『DOCTORS』は森山卓の成長物語 沢村一樹VS髙嶋政伸の喧嘩をもっと観ていたい

 新春ドラマスペシャル『DOCTORS~最強の名医~ファイナル』(テレビ朝日系)が1月3日に放送される。

 本作は、『DOCTORS~最強の名医〜』(以下『DOCTORS』)のSPドラマ。『DOCTORS』は2011年に連続ドラマがスタートした医療ドラマで、外科医の相良浩介(沢村一樹)が、赤字経営の堂上総合病院を変えていく姿を描いた物語だ。連続ドラマはシーズン3まで作られ、SPドラマが4本作られてきた。

 テレビ朝日の医療ドラマや刑事ドラマは、物語自体は1話完結だが、10年以上シリーズ化したことで大河ドラマ化し、各登場人物が成長、変化していくのが面白い。

 『DOCTORS』の場合、主人公の相良はあまり変わらないのだが、ライバル役の外科医・森山卓(髙嶋政伸)は紆余曲折が激しい。シーズン3では院長の堂上たまき(野際陽子)がバカンス旅行で病院を留守にしたことで甥の森山は院長代理に、2018年の新春スペシャルでは、たまきが診療所を開くためブータンに移住したことで新院長に就任した。

 今回のSPドラマも物語の中心にいるのは森山だが、「ファイナル」と銘打った作品で、彼の物語が細かく展開されていく様子を観ていると、なるほど『DOCTORS』とは、森山卓の成長物語だったのかと、感慨深かった。

 患者のことを第一に考えて行動する正義のドクター・相良と、自分の立場と名声しか考えていない悪のドクター・森山の対決に思える『DOCTORS』だが、物語は奇妙なねじれ方をしている。善良で優しい外科医に思えた相良だが、次々と罠をしかけてくる森山と仲間の医師たちからの嫌がらせを逆手に取り、自分に都合の良い方向に話を持っていく戦略家としての一面もある。その手口は実に巧妙で、単純な正義の味方とは言い難い。
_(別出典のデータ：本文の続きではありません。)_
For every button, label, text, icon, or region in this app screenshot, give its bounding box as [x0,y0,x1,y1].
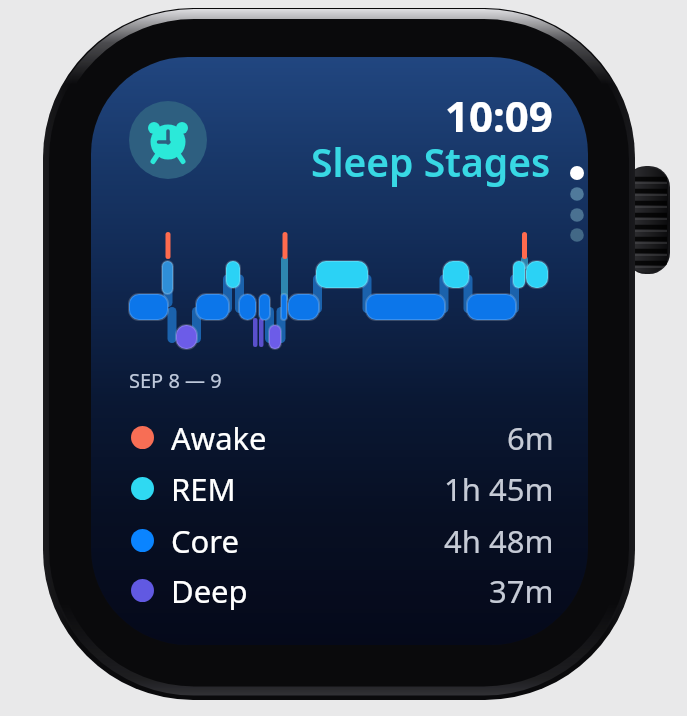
staticText: REM [171,468,236,510]
staticText: Sleep Stages [311,135,551,188]
button[interactable]: Awake [131,412,554,463]
staticText: 4h 48m [444,520,554,562]
staticText: 1h 45m [444,468,554,510]
staticText: Core [171,520,240,562]
staticText: SEP 8 — 9 [129,367,222,394]
staticText: 10:09 [445,87,553,144]
staticText: Deep [171,570,248,612]
button[interactable]: Core [131,515,554,566]
staticText: 6m [507,417,554,459]
button[interactable]: REM [131,463,554,514]
staticText: Awake [171,417,267,459]
button[interactable] [129,101,207,179]
staticText: 37m [489,570,554,612]
button[interactable]: Deep [131,565,554,616]
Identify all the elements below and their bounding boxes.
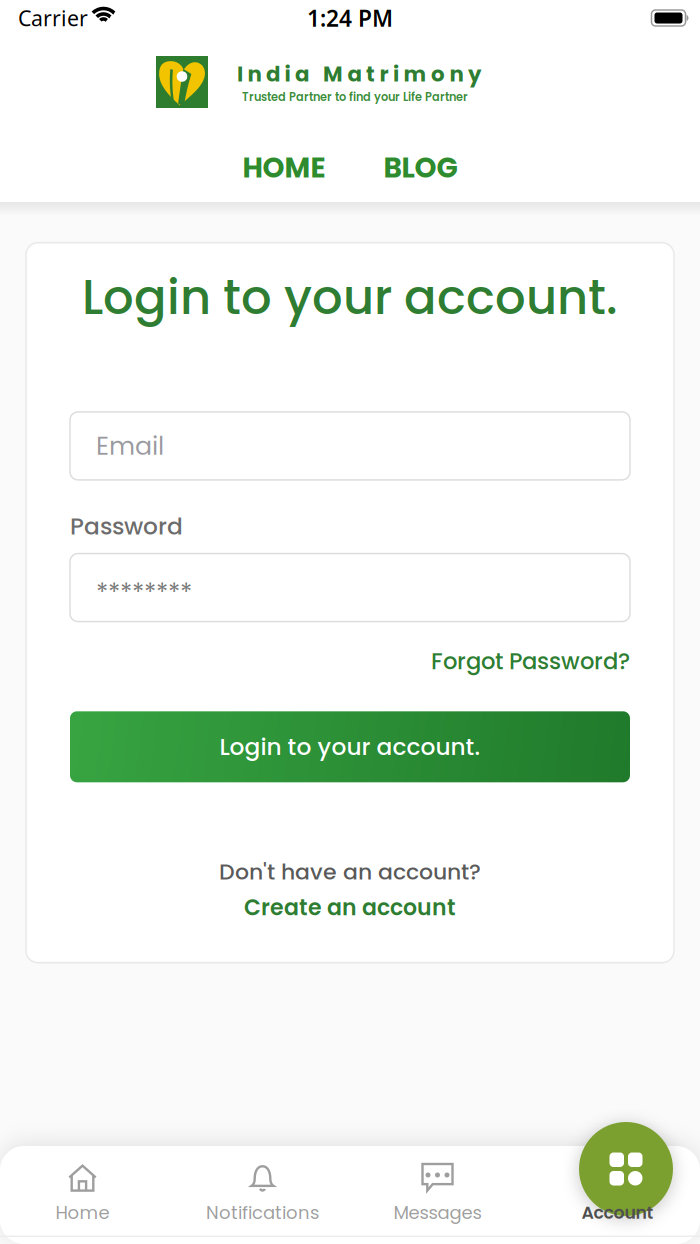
staticText: Trusted Partner to find your Life Partne… bbox=[242, 89, 468, 105]
button[interactable]: Login to your account. bbox=[70, 711, 630, 782]
button[interactable]: Account bbox=[579, 1122, 673, 1216]
staticText: Carrier bbox=[18, 4, 88, 32]
staticText: Notifications bbox=[206, 1200, 319, 1225]
staticText: Account bbox=[582, 1200, 654, 1225]
staticText: BLOG bbox=[384, 148, 458, 187]
staticText: Password bbox=[70, 510, 183, 543]
button[interactable]: Notifications bbox=[206, 1164, 319, 1225]
button[interactable]: BLOG bbox=[384, 148, 458, 187]
button[interactable]: ******** bbox=[70, 554, 630, 622]
staticText: Don't have an account? bbox=[219, 856, 481, 887]
button[interactable]: HOME bbox=[242, 148, 326, 187]
staticText: ******** bbox=[96, 575, 192, 610]
staticText: Home bbox=[56, 1200, 110, 1225]
button[interactable]: Create an account bbox=[244, 892, 456, 923]
button[interactable]: Messages bbox=[394, 1164, 482, 1225]
staticText: Login to your account. bbox=[220, 730, 480, 763]
staticText: HOME bbox=[242, 148, 326, 187]
staticText: Messages bbox=[394, 1200, 482, 1225]
staticText: Create an account bbox=[244, 892, 456, 923]
button[interactable]: Email bbox=[70, 412, 630, 480]
button[interactable]: Forgot Password? bbox=[431, 646, 630, 677]
staticText: Login to your account. bbox=[82, 264, 618, 331]
staticText: 1:24 PM bbox=[307, 3, 393, 33]
button[interactable]: Account bbox=[582, 1164, 654, 1225]
button[interactable]: Home bbox=[56, 1164, 110, 1225]
staticText: Email bbox=[96, 428, 164, 464]
staticText: Forgot Password? bbox=[431, 646, 630, 677]
staticText: India Matrimony bbox=[237, 59, 481, 89]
 そんな相良の罠にハマって、森山は懲らしめられるのだが、それが毎話続き、彼のダメさが際立ってくと妙な哀愁が滲み出るようになり、どうにも彼のことが嫌いになれなくなる。森山は幼稚で傲慢で嫉妬深く人間性は最悪だ。だが、医療器具を使って折り紙を折れるほどの腕を持つ腹腔鏡手術のスペシャリストで、医者としての腕があることによってギリギリのところで信頼を保っている。

 次第に森山が最重要人物となっていくのが本作の面白さで、作り手が森山を面白がっているのが観ていて楽しい。

 脚本を担当しているのは『HERO』(フジテレビ系)などで知られる福田靖。近年は『未来への10カウント』(テレビ朝日系)、『オールドルーキー』(TBS系)などの作品で知られる福田は職業ドラマの名手で斬新な切り口を毎回用意する。

 『DOCTORS』の場合は天才ドクターの物語の中に病院経営や医者と看護師の人間関係といった会社ものの要素を盛り込むことで病院経営というビジネスの側面も大きく扱われた。一方、福田作品の大きな魅力は「笑い」だが、『DOCTORS』では、感情的になって相良をハメようとする森山が毎回、裏をかかれて、ひどい目に合う様子が、アメリカのギャグアニメ『トムとジェリー』のようだ。コメディドラマとして楽しめたからこそ、本作はここまで長く愛されたのだろう。

 本作のシリアスとコメディのバランスは毎話絶妙だったが、他の俳優が演じていたら全く違う作品になっていただろう。